What the exercise asks:
Set the records down again in full, exactly as they are, apart from the images.

### Supplied entries ###

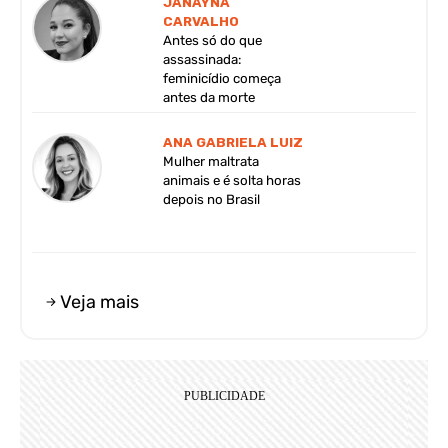
JANAYNA
CARVALHO
Antes só do que
assassinada:
feminicídio começa
antes da morte
ANA GABRIELA LUIZ
Mulher maltrata
animais e é solta horas
depois no Brasil
Veja mais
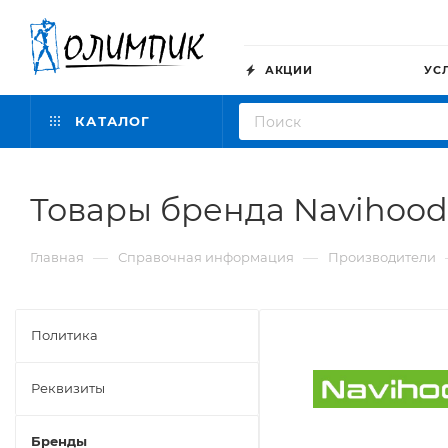
АКЦИИ
УС
КАТАЛОГ
Товары бренда Navihood
—
—
Главная
Справочная информация
Производители
Политика
Реквизиты
Бренды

###

Expected answer:
JANAYNA
CARVALHO
Antes só do que
assassinada:
feminicídio começa
antes da morte
ANA GABRIELA LUIZ
Mulher maltrata
animais e é solta horas
depois no Brasil
Veja mais
АКЦИИ
УС
КАТАЛОГ
Товары бренда Navihood
—
—
Главная
Справочная информация
Производители
Политика
Реквизиты
Бренды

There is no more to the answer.